Ângela Diniz foi uma socialite influente na segunda metade do século passado. Ela teve a sua vida abreviada, assassinada por Raul Fernando do Amaral Street. O crime deu origem a um dos julgamentos mais controversos da história do direito penal Brasileiro. Nele, a vítima foi transformada em algoz de sua própria morte, e esse argumento nonsense foi suficiente para convencer o tribunal do júri em primeira instância. O crime foi tratado como um “crime de honra” e, por isso, o assassino foi visto como vítima. Embora inacreditável, esse argumento esteve presente em nossos tribunais por longos anos. O assassino era conhecido por um apelido – Doca – e, por isso, o caso ficou conhecido na imprensa como “caso Doca Street”.

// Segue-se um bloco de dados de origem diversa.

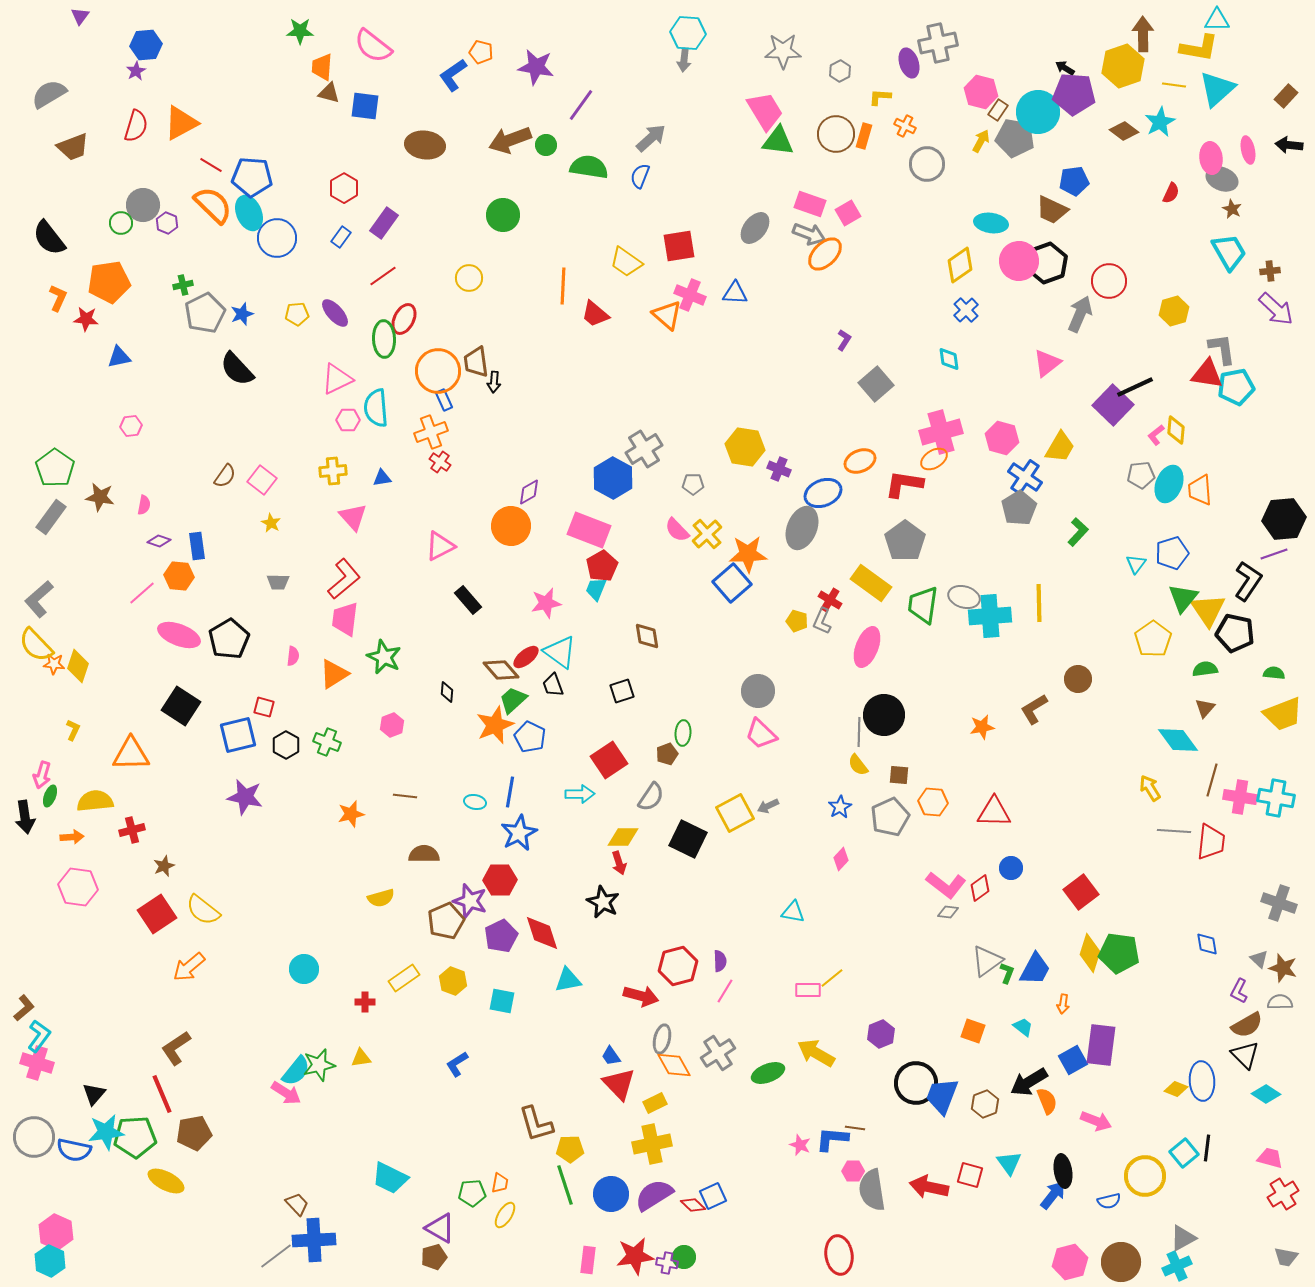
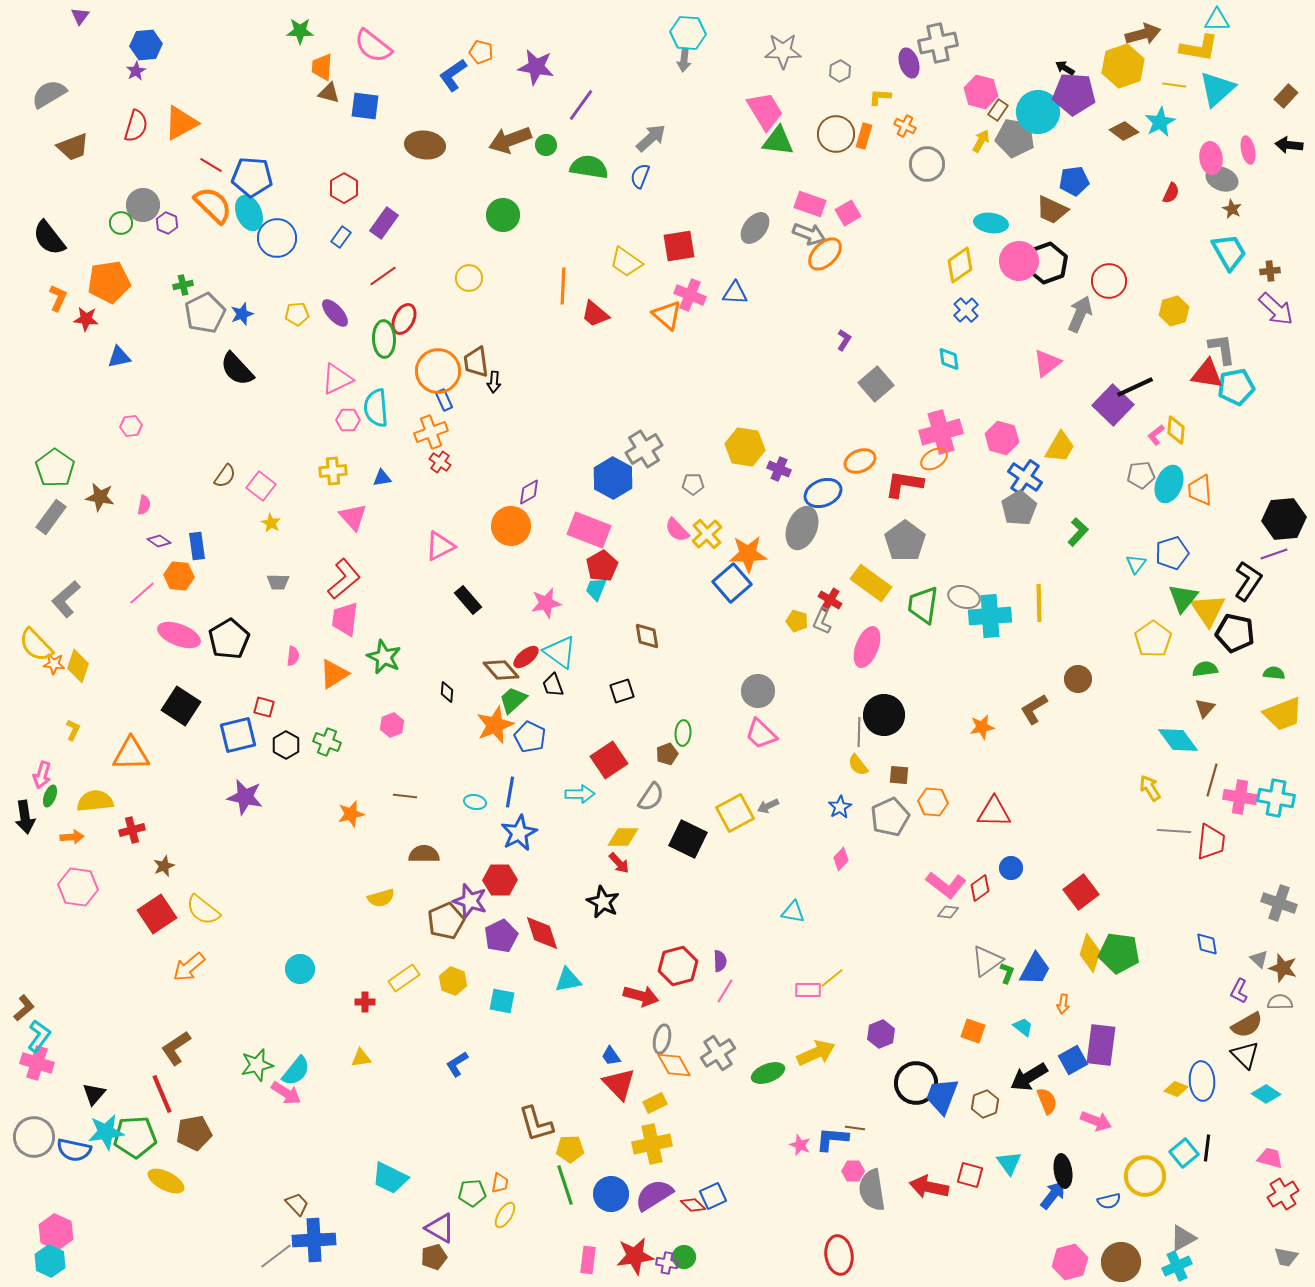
brown arrow at (1143, 34): rotated 76 degrees clockwise
pink square at (262, 480): moved 1 px left, 6 px down
purple diamond at (159, 541): rotated 15 degrees clockwise
gray L-shape at (39, 599): moved 27 px right
red arrow at (619, 863): rotated 25 degrees counterclockwise
cyan circle at (304, 969): moved 4 px left
yellow arrow at (816, 1053): rotated 126 degrees clockwise
green star at (319, 1065): moved 62 px left
black arrow at (1029, 1082): moved 5 px up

Quando eu fiz doutorado, fui orientado pela Mirian Goldenberg que, dentre muitos livros, escreveu um sobre outra Diniz, a Leila, que também morreu jovem, mas em um acidente de avião. O livro se chama “Toda Mulher é Meio Leila Diniz”, e já teve várias edições desde que foi lançado na década de 90 do século passado. Por conta do convívio com a Mirian, e das leituras de dezenas de textos acadêmicos relacionados às mulheres em específico e às relações de gênero em termos mais gerais, aprendi que em muitos casos as mulheres são punidas pela sociedade simplesmente por desejarem ser livres para definir seus destinos e suas relações afetivas. Leila Diniz foi idolatrada e punida. Endeusada e achincalhada, assim como Ângela Diniz. Ambas pagaram o preço pela liberdade, e foram mulheres que anteciparam comportamentos que só viriam a se consolidar muitos anos mais tarde. Elas bancaram todas as punições e os julgamentos sociais porque queriam ser livres para decidir o que fariam de suas próprias vidas.

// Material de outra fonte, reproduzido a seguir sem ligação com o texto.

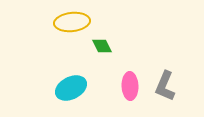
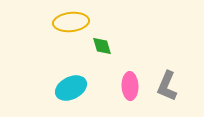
yellow ellipse: moved 1 px left
green diamond: rotated 10 degrees clockwise
gray L-shape: moved 2 px right
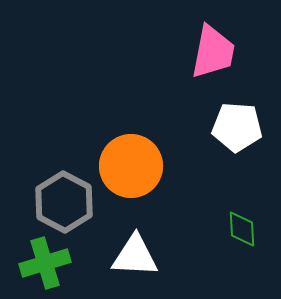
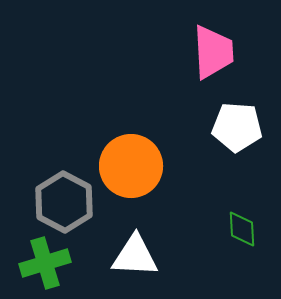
pink trapezoid: rotated 14 degrees counterclockwise
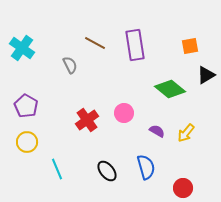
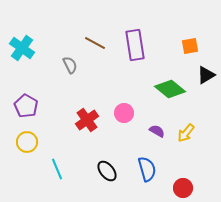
blue semicircle: moved 1 px right, 2 px down
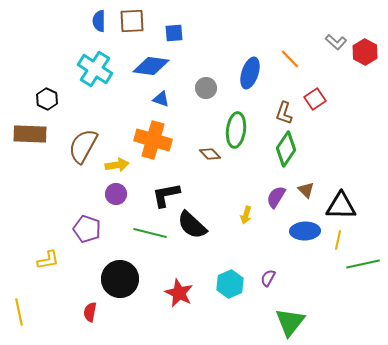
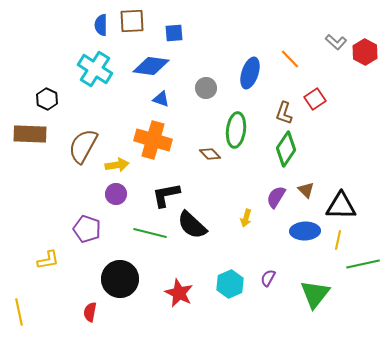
blue semicircle at (99, 21): moved 2 px right, 4 px down
yellow arrow at (246, 215): moved 3 px down
green triangle at (290, 322): moved 25 px right, 28 px up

É curioso pensar que precisei dessas leituras para perceber esse fenômeno tão corriqueiro, da punição social das mulheres que desejavam escolher as vidas que queriam viver. Eu tinha 22 anos na época, recém-chegado de uma cidade do interior onde as relações de gênero eram muito demarcadas e, também por isso, naturalizadas e quase nunca relativizadas no âmbito das interações cotidianas. Havia muitos casamentos tradicionais, minhas colegas de turma do ensino médio – não todas - pensavam em casar e ter filhos ainda muito jovens, montar uma casa, cuidar de seus maridos e de seus filhos, quase um comercial de Doriana.

Para quem é mais jovem e não viu ou não lembra do famoso comercial que deu origem à ideia de “família Doriana”, pode assisti-lo aqui: https://www.youtube.com/watch?v=avyxVkaaRtM. Doriana era uma margarina famosa na época. No comercial, uma mãe aparece correndo para lá e para cá, preparando alimentos, sempre com Doriana, servindo ao marido, aos filhos e aos avós que chegam na casa. No jingle, ao final, tem-se a pérola: “aqui tem Doriana a gente logo vê, os elogios são para você”. A dubiedade é a seguinte: a dona da casa corre para lá e para cá, não come, serve todo mundo e no final quem recebe os elogios é a margarina, não ela. Em síntese, para ser mulher você tem correr o tempo todo, não comer nada, agradar a todo mundo e ao final não receber nem mesmo os elogios por tudo o que fez. Esse era o recado do comercial para as mulheres da época.

A propósito: eu detestava Doriana. Era uma margarina terrível!

Mas o que isso tudo tem a ver com as duas Diniz – a Ângela e a Leila?

É simples, elas nunca quiseram uma “família Doriana”. Optaram por uma vida diferente, livre e desimpedida. Tiveram vários namorados, assumiram posturas controversas na grande mídia, não se preocuparam com o que era esperado de uma “moça de família” e seguiram com seus projetos de vida.

Eu me lembrei da Ângela Diniz por causa do podcast Praia dos Ossos. Uma amiga querida, futura antropóloga, me indicou esse podcast dizendo que estava impressionada com o caso, que ela não conhecia até então. O podcast foi idealizado e é apresentado pela jornalista Branca Vianna. Está disponível na radio novelo (https://www.radionovelo.com.br/praiadosossos/) por intermédio de vários aplicativos de som.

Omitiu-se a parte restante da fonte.